* Exercise instructions
Retype, word for word, every line of the records below starting at the one that contains "29.07.26, 14:56" and ending at the one that contains "05.08.26, 09:05"; include both of those lines and nothing more.

* Extracted page text data
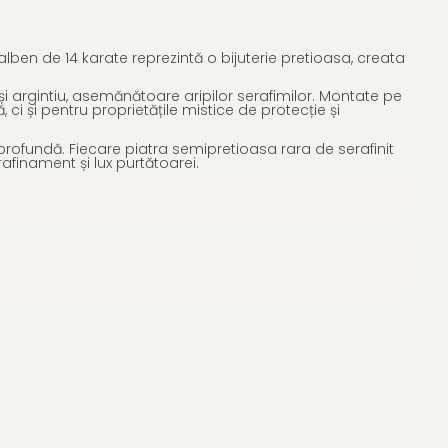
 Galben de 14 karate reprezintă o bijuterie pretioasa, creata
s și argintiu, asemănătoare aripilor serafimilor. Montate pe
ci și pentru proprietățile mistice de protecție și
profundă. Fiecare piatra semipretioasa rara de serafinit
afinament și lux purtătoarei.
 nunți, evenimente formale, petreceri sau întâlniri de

* * *

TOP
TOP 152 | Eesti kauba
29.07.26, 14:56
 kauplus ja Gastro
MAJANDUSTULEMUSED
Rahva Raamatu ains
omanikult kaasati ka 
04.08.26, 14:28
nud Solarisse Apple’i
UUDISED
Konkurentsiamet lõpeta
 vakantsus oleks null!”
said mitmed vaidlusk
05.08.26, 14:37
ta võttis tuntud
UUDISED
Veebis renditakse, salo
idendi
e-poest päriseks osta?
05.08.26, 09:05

---

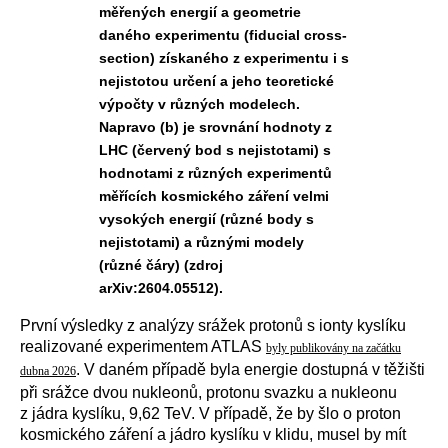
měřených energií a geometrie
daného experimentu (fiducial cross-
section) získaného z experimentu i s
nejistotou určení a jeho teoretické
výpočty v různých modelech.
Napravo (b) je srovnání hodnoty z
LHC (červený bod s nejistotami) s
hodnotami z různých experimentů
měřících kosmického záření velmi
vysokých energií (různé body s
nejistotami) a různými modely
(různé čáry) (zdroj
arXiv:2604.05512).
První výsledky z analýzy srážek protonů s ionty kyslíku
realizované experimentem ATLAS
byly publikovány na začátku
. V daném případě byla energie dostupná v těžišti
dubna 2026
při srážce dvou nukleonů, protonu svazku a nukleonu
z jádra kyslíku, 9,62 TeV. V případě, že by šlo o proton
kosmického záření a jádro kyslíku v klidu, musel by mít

* Written reply
29.07.26, 14:56
 kauplus ja Gastro
MAJANDUSTULEMUSED
Rahva Raamatu ains
omanikult kaasati ka 
04.08.26, 14:28
nud Solarisse Apple’i
UUDISED
Konkurentsiamet lõpeta
 vakantsus oleks null!”
said mitmed vaidlusk
05.08.26, 14:37
ta võttis tuntud
UUDISED
Veebis renditakse, salo
idendi
e-poest päriseks osta?
05.08.26, 09:05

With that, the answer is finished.